(Beginning of TASK INPUT)
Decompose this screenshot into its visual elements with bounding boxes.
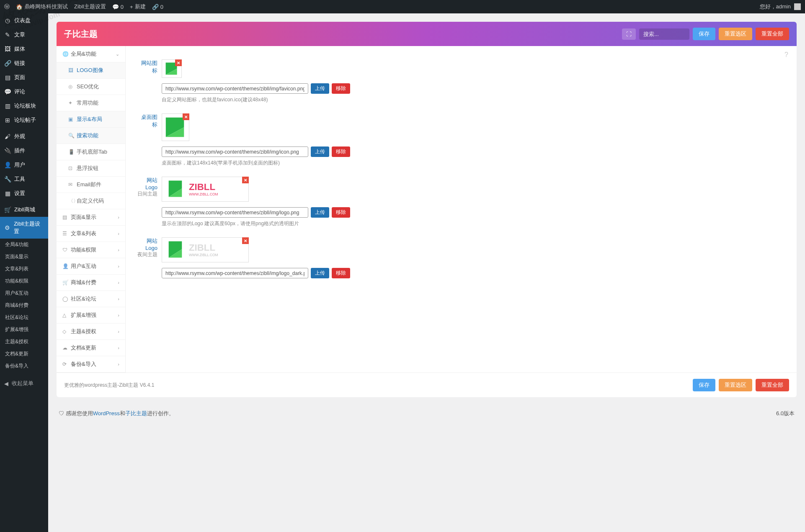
menu-icon: 🛒 xyxy=(4,206,11,213)
save-button[interactable]: 保存 xyxy=(693,28,715,40)
wp-footer: ♡ 感谢您使用WordPress和子比主题进行创作。 6.0版本 xyxy=(57,410,797,417)
nav-sub-item[interactable]: ✉Email邮件 xyxy=(57,177,125,193)
wordpress-link[interactable]: WordPress xyxy=(93,410,120,416)
nav-icon: ◎ xyxy=(68,84,74,90)
admin-bar: ⓦ 🏠 鼎峰网络科技测试 Zibll主题设置 💬 0 + 新建 🔗 0 您好，a… xyxy=(0,0,805,13)
reset-all-button[interactable]: 重置全部 xyxy=(756,28,789,40)
image-preview: ✕ xyxy=(162,113,189,141)
reset-section-button-bottom[interactable]: 重置选区 xyxy=(719,379,752,391)
nav-icon: 〈〉 xyxy=(68,198,74,205)
admin-menu-item[interactable]: ▥论坛板块 xyxy=(0,99,48,113)
admin-submenu-item[interactable]: 扩展&增强 xyxy=(0,324,48,336)
avatar[interactable] xyxy=(794,3,801,10)
remove-button[interactable]: 移除 xyxy=(332,268,350,278)
admin-menu-item[interactable]: 💬评论 xyxy=(0,85,48,99)
nav-group[interactable]: △扩展&增强› xyxy=(57,307,125,324)
menu-icon: ⊞ xyxy=(4,117,11,123)
remove-button[interactable]: 移除 xyxy=(332,207,350,218)
admin-menu-item[interactable]: 🔗链接 xyxy=(0,56,48,70)
help-icon[interactable]: ? xyxy=(784,51,788,59)
expand-button[interactable]: ⛶ xyxy=(622,28,636,40)
greeting: 您好，admin xyxy=(760,3,791,10)
wp-version: 6.0版本 xyxy=(776,410,795,417)
upload-button[interactable]: 上传 xyxy=(311,146,329,157)
nav-sub-item[interactable]: ✦常用功能 xyxy=(57,95,125,111)
svg-text:ZIBLL: ZIBLL xyxy=(189,182,215,192)
nav-sub-item[interactable]: 🔍搜索功能 xyxy=(57,128,125,144)
theme-settings[interactable]: Zibll主题设置 xyxy=(74,3,106,10)
nav-icon: ▣ xyxy=(68,116,74,122)
theme-search[interactable] xyxy=(639,28,689,40)
zibll-link[interactable]: 子比主题 xyxy=(125,410,147,416)
field-label: 桌面图标 xyxy=(137,113,162,167)
comments-count[interactable]: 💬 0 xyxy=(112,4,124,10)
site-name[interactable]: 🏠 鼎峰网络科技测试 xyxy=(16,3,68,10)
url-input[interactable] xyxy=(162,207,308,218)
chevron-right-icon: › xyxy=(118,313,119,318)
admin-menu-item[interactable]: 🛒Zibll商城 xyxy=(0,203,48,217)
admin-submenu-item[interactable]: 备份&导入 xyxy=(0,360,48,372)
nav-global[interactable]: 🌐全局&功能 ⌄ xyxy=(57,46,125,62)
admin-menu-item[interactable]: 🖌外观 xyxy=(0,129,48,144)
admin-menu-item[interactable]: ⚙Zibll主题设置 xyxy=(0,217,48,239)
nav-group[interactable]: ◯社区&论坛› xyxy=(57,291,125,307)
nav-group[interactable]: ⟳备份&导入› xyxy=(57,356,125,373)
nav-sub-item[interactable]: 〈〉自定义代码 xyxy=(57,193,125,209)
admin-menu-item[interactable]: 🔧工具 xyxy=(0,172,48,186)
nav-sub-item[interactable]: ⊡悬浮按钮 xyxy=(57,160,125,177)
menu-icon: 🖾 xyxy=(4,46,11,52)
collapse-menu[interactable]: ◀ 收起菜单 xyxy=(0,376,48,391)
admin-submenu-item[interactable]: 用户&互动 xyxy=(0,287,48,299)
wp-logo[interactable]: ⓦ xyxy=(4,3,10,10)
remove-button[interactable]: 移除 xyxy=(332,83,350,94)
nav-sub-item[interactable]: 📱手机底部Tab xyxy=(57,144,125,160)
close-icon[interactable]: ✕ xyxy=(242,237,249,244)
nav-group[interactable]: 🛒商城&付费› xyxy=(57,275,125,291)
admin-submenu-item[interactable]: 文章&列表 xyxy=(0,263,48,275)
chevron-right-icon: › xyxy=(118,215,119,220)
nav-group[interactable]: ☰文章&列表› xyxy=(57,226,125,242)
admin-menu-item[interactable]: 🔌插件 xyxy=(0,144,48,158)
nav-group[interactable]: ◇主题&授权› xyxy=(57,324,125,340)
add-new[interactable]: + 新建 xyxy=(130,3,146,10)
svg-text:ZIBLL: ZIBLL xyxy=(189,242,215,253)
upload-button[interactable]: 上传 xyxy=(311,83,329,94)
nav-sub-item[interactable]: 🖼LOGO图像 xyxy=(57,62,125,79)
reset-all-button-bottom[interactable]: 重置全部 xyxy=(756,379,789,391)
nav-group[interactable]: ▤页面&显示› xyxy=(57,209,125,226)
nav-sub-item[interactable]: ◎SEO优化 xyxy=(57,79,125,95)
save-button-bottom[interactable]: 保存 xyxy=(693,379,715,391)
admin-submenu-item[interactable]: 社区&论坛 xyxy=(0,311,48,324)
admin-menu-item[interactable]: ▤页面 xyxy=(0,70,48,85)
remove-button[interactable]: 移除 xyxy=(332,146,350,157)
admin-submenu-item[interactable]: 全局&功能 xyxy=(0,239,48,251)
nav-group[interactable]: 👤用户&互动› xyxy=(57,258,125,275)
upload-button[interactable]: 上传 xyxy=(311,268,329,278)
nav-group[interactable]: ☁文档&更新› xyxy=(57,340,125,356)
close-icon[interactable]: ✕ xyxy=(175,59,182,66)
admin-menu-item[interactable]: 🖾媒体 xyxy=(0,42,48,56)
url-input[interactable] xyxy=(162,83,308,94)
reset-section-button[interactable]: 重置选区 xyxy=(719,28,752,40)
admin-submenu-item[interactable]: 主题&授权 xyxy=(0,336,48,348)
admin-submenu-item[interactable]: 文档&更新 xyxy=(0,348,48,360)
close-icon[interactable]: ✕ xyxy=(242,177,249,183)
admin-menu-item[interactable]: ✎文章 xyxy=(0,28,48,42)
admin-menu-item[interactable]: ◷仪表盘 xyxy=(0,13,48,28)
admin-submenu-item[interactable]: 功能&权限 xyxy=(0,275,48,287)
admin-menu-item[interactable]: ▦设置 xyxy=(0,186,48,200)
nav-group[interactable]: 🛡功能&权限› xyxy=(57,242,125,258)
nav-sub-item[interactable]: ▣显示&布局 xyxy=(57,111,125,128)
admin-menu-item[interactable]: 👤用户 xyxy=(0,158,48,172)
close-icon[interactable]: ✕ xyxy=(183,113,189,120)
nav-icon: 👤 xyxy=(62,263,68,269)
url-input[interactable] xyxy=(162,146,308,157)
upload-button[interactable]: 上传 xyxy=(311,207,329,218)
admin-submenu-item[interactable]: 商城&付费 xyxy=(0,299,48,311)
links-count[interactable]: 🔗 0 xyxy=(152,4,163,10)
chevron-right-icon: › xyxy=(118,296,119,301)
admin-submenu-item[interactable]: 页面&显示 xyxy=(0,251,48,263)
admin-menu-item[interactable]: ⊞论坛帖子 xyxy=(0,113,48,127)
url-input[interactable] xyxy=(162,268,308,278)
nav-icon: 📱 xyxy=(68,149,74,155)
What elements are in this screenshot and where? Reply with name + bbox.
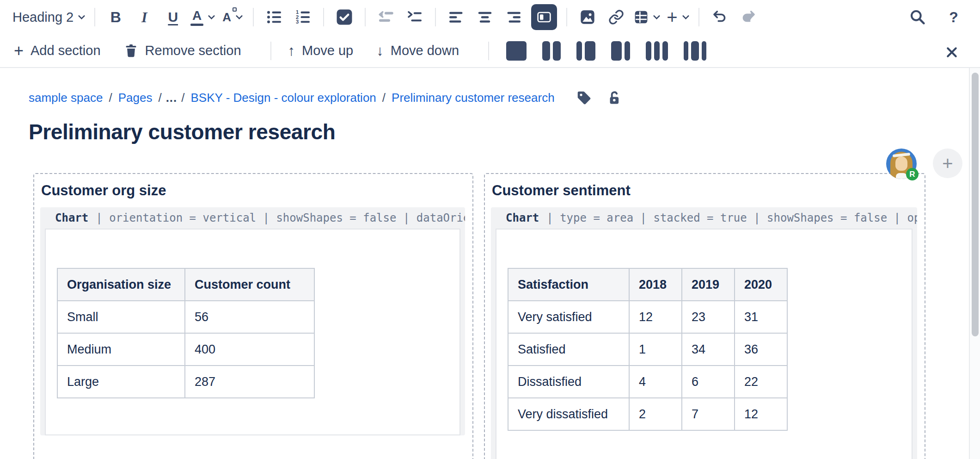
layout-single-column-button[interactable] [506, 41, 527, 61]
add-collaborator-button[interactable]: + [933, 149, 962, 178]
breadcrumb-link-space[interactable]: sample space [29, 91, 103, 105]
table-cell[interactable]: 4 [629, 366, 682, 398]
text-color-icon: A [190, 9, 203, 26]
table-cell[interactable]: Small [57, 301, 185, 333]
indent-button[interactable] [404, 6, 426, 29]
table-cell[interactable]: 1 [629, 333, 682, 366]
highlight-color-button[interactable]: A [221, 6, 244, 29]
unlock-icon[interactable] [606, 90, 622, 105]
move-up-button[interactable]: ↑ Move up [288, 43, 354, 59]
bold-button[interactable]: B [104, 6, 127, 29]
breadcrumb-separator: / [158, 91, 161, 105]
undo-button[interactable] [709, 6, 731, 29]
table-header-cell[interactable]: Customer count [185, 268, 314, 301]
layout-button-selected[interactable] [531, 4, 557, 30]
table-cell[interactable]: Medium [57, 333, 185, 366]
underline-button[interactable]: U [162, 6, 184, 29]
align-left-button[interactable] [445, 6, 467, 29]
table-header-cell[interactable]: 2019 [682, 268, 735, 301]
section-heading[interactable]: Customer sentiment [492, 182, 925, 199]
breadcrumb-separator: / [109, 91, 112, 105]
chevron-down-icon [682, 12, 689, 19]
remove-section-button[interactable]: Remove section [124, 43, 241, 58]
toolbar-divider [698, 8, 699, 26]
text-style-dropdown[interactable]: Heading 2 [12, 6, 85, 29]
layout-section-right[interactable]: Customer sentiment Chart | type = area |… [484, 173, 925, 459]
insert-table-button[interactable] [634, 6, 660, 29]
table-header-cell[interactable]: 2020 [735, 268, 787, 301]
table-cell[interactable]: 400 [185, 333, 314, 366]
plus-icon: + [14, 44, 24, 58]
data-table-sentiment[interactable]: Satisfaction 2018 2019 2020 Very satisfi… [508, 268, 788, 431]
layout-section-left[interactable]: Customer org size Chart | orientation = … [33, 173, 473, 459]
table-cell[interactable]: 36 [735, 333, 787, 366]
data-table-org-size[interactable]: Organisation size Customer count Small 5… [57, 268, 315, 398]
italic-icon: I [141, 9, 147, 26]
numbered-list-button[interactable]: 1 2 3 [292, 6, 314, 29]
breadcrumb-link-pages[interactable]: Pages [118, 91, 153, 105]
align-center-button[interactable] [474, 6, 496, 29]
breadcrumb-ellipsis[interactable]: ... [166, 91, 178, 105]
table-cell[interactable]: 22 [735, 366, 787, 398]
page-title[interactable]: Preliminary customer research [29, 119, 980, 144]
table-cell[interactable]: 6 [682, 366, 735, 398]
chart-macro-body[interactable]: Organisation size Customer count Small 5… [45, 229, 460, 435]
image-icon [580, 10, 595, 25]
section-heading[interactable]: Customer org size [41, 182, 472, 199]
italic-button[interactable]: I [133, 6, 155, 29]
task-list-button[interactable] [333, 6, 355, 29]
layout-right-sidebar-button[interactable] [611, 41, 630, 61]
toolbar-divider [566, 8, 567, 26]
table-row: Large 287 [57, 366, 314, 398]
close-section-toolbar-button[interactable] [941, 41, 963, 64]
help-button[interactable]: ? [943, 6, 965, 29]
layout-left-sidebar-button[interactable] [576, 41, 595, 61]
arrow-down-icon: ↓ [376, 43, 384, 59]
table-cell[interactable]: 56 [185, 301, 314, 333]
breadcrumb-link-current-page[interactable]: Preliminary customer research [392, 91, 555, 105]
table-cell[interactable]: 2 [629, 398, 682, 430]
table-cell[interactable]: 31 [735, 301, 787, 333]
outdent-button [375, 6, 397, 29]
table-cell[interactable]: 7 [682, 398, 735, 430]
table-cell[interactable]: 12 [629, 301, 682, 333]
insert-more-button[interactable]: + [667, 6, 689, 29]
breadcrumb-link-parent-page[interactable]: BSKY - Design - colour exploration [191, 91, 376, 105]
table-cell[interactable]: Large [57, 366, 185, 398]
bold-icon: B [110, 9, 121, 26]
layout-three-columns-button[interactable] [646, 41, 668, 61]
toolbar-divider [365, 8, 366, 26]
move-down-button[interactable]: ↓ Move down [376, 43, 459, 59]
table-cell[interactable]: 34 [682, 333, 735, 366]
table-header-cell[interactable]: Satisfaction [508, 268, 629, 301]
table-cell[interactable]: Dissatisfied [508, 366, 629, 398]
align-right-button[interactable] [502, 6, 525, 29]
scrollbar-track[interactable] [969, 68, 980, 459]
table-cell[interactable]: Satisfied [508, 333, 629, 366]
add-section-button[interactable]: + Add section [14, 43, 101, 58]
question-mark-icon: ? [949, 9, 958, 26]
insert-link-button[interactable] [605, 6, 627, 29]
text-color-button[interactable]: A [190, 6, 215, 29]
table-header-cell[interactable]: 2018 [629, 268, 682, 301]
bullet-list-button[interactable] [263, 6, 285, 29]
align-left-icon [448, 9, 465, 25]
table-cell[interactable]: 12 [735, 398, 787, 430]
chart-macro-header[interactable]: Chart | orientation = vertical | showSha… [40, 207, 465, 229]
table-cell[interactable]: 287 [185, 366, 314, 398]
scrollbar-thumb[interactable] [972, 73, 979, 336]
layout-three-columns-sidebars-button[interactable] [684, 41, 706, 61]
table-cell[interactable]: 23 [682, 301, 735, 333]
table-row: Satisfied 1 34 36 [508, 333, 787, 366]
table-cell[interactable]: Very satisfied [508, 301, 629, 333]
chevron-down-icon [78, 12, 86, 19]
chart-macro-body[interactable]: Satisfaction 2018 2019 2020 Very satisfi… [496, 229, 913, 459]
table-header-cell[interactable]: Organisation size [57, 268, 185, 301]
insert-image-button[interactable] [576, 6, 599, 29]
editor-toolbar: Heading 2 B I U A A 1 2 3 [0, 0, 980, 34]
layout-two-columns-button[interactable] [542, 41, 561, 61]
chart-macro-header[interactable]: Chart | type = area | stacked = true | s… [491, 207, 917, 229]
tag-icon[interactable] [576, 90, 592, 105]
search-button[interactable] [906, 6, 929, 29]
table-cell[interactable]: Very dissatisfied [508, 398, 629, 430]
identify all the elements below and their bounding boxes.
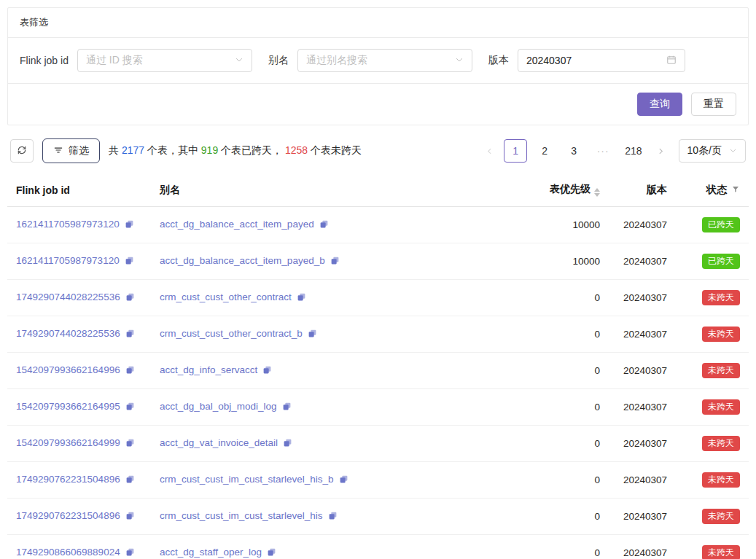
(End of TASK INPUT)
» TASK BRIEF
Extract all lines from the data in which "theme" is found.

» RESULT OF THE TASK
theme-settings[interactable]: Zibll主题设置 xyxy=(74,3,106,10)
theme-search[interactable] xyxy=(639,28,689,40)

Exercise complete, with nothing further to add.